I began to put various pieces in the tree about a month and half ago. During OpenCon, a menacing Austrian fellow, martin@, kept twisting my arm about putting the final bits in: the boot loader and enabling the new device drivers in GENERIC. After this, much remains to be done. There is a driver for the NCR 53c90 external SCSI controller to be ported (the esp device on OpenBSD/sparc and mac68k), the kernel handling of boot paths supplied by open firmware must be tweaked to handle the subtle differences between OFW 1.0.5 and latter versions, for old-world machines with IDE controllers some tweaks are no doubt necessary to wdc obio as well. Also, as both of my machines are SMP beasts I would love to get SMP working on OpenBSD/macppc, but this is another big undertaking and, as you can see, there is still much to be done (I also would need a faster new-world macppc machine with dual processors, as SMP support is limited to the few people with functioning old-world MP machines, and those with an interest in running OpenBSD on them is probably a small group :)

Finally, there is also a nasty UVM bug still remaining which alas prevents these machines from even building a kernel -- in fact, checking out a source tree can take multiple tries, with CVS aborting sporadically. In part 2, I will provide some brief instructions on how to play with the effort so far, and maybe answer some questions about what exactly an old-world mac is.

(Comments are closed)

  1. By Anonymous Coward ( on

    Seriously interesting. Good stuff, thanks for the blog.

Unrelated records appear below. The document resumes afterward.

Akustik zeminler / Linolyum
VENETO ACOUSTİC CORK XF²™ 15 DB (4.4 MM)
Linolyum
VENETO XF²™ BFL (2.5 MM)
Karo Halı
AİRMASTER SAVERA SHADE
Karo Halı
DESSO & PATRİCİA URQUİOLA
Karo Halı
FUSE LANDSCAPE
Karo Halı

    1. By Anonymous Coward ( on

      >Owner of 8100, happy to hear about OpenBSD development for powermac.
      Hack most interested in, is ability to use new HD storage, or flash memory.
      Have 1Gig drive SCSI, but saving it, drives then had low hours MTBF,
      was $1500 in 1995!
      Have other macs, but again, drives are small and old! If a drive hack, existed
      perhaps more mac users of OpenBSD?

      1. By Tyler ( on

        I'm afraid that your 8100 will likely not be supported; the architechture of the first (NuBus-based) PowerMacs is *very* different from the {7,8,9}500 and above machines. Even "the most portable OS in the world" NetBSD doesn't support the 8100.

        There is an experimental linux port (that's been around for 5+ years without getting rolled into mainline, if it tells you anything), but that's about it for *NIX on the 8100. The linux for 8100 is pretty good, if you have the patience to get it working. I ran a server on an 8100 with a G3 card for more than a year with no appreciable downtime.

        There's also MkLinux, but it was outdated back in 2000!

        As far as a hack to use modern drives in the 8100, there are a lot of options: a NuBus F/W SCSI card will let you use even the newest 68-pin SCSI drives, and an IDE-SCSI bridge board will let you use any PATA drive.

        Modern drives are even easier on the PCI machines this Dev Blog is talking about: Ultra160 SCSI interfaces are available (and likely supported by arch-agnostic drivers) as are IDE and SATA cards. Pick the card for the kind of drive you want and plug it in!

        1. By Anonymous Coward ( on

          8100 Hack enquirer; happy to keep macs going with HD info.
          Have MKlinux on 8100, would prefer OpenBSD. Old macs had some nice
          software, with file operations. Slow "nic" of 384k? really is lame though.
          There is an emulator for 8100 types, to run on i386 though, haven't used.
          Point is VM for old stuff, might really be the answer...
          But, the VM runs on windows....GRR...can't have everything, unless
          maybe bochs is hacked up. Anyway, all my time goes to i386/OpenBSD.
          Progress, simply put IS good. But I still look to my old mac for a target
          for easy interface and use.

  2. By Anonymous Coward ( on

    Enjoyable to read about your experiences, thanks for sharing.

  3. By Tyler ( on

    Wow! That's very exciting.

    I'd posted on the list a few months back offering use of my 7500/460 for anybody who had the interest to work on a port, but there were many more leechers than seeders, if I can borrow the metaphor.

    Thank you so much for taking on these machines! Now get SMP working so I can have a reason to buy a Genesis MP 800. :-)

  4. By Jason ( on

    Yay! My 8600 nfs server stuffed with cheap ata drives thanks you. I'll be among the first to test and play with new commits.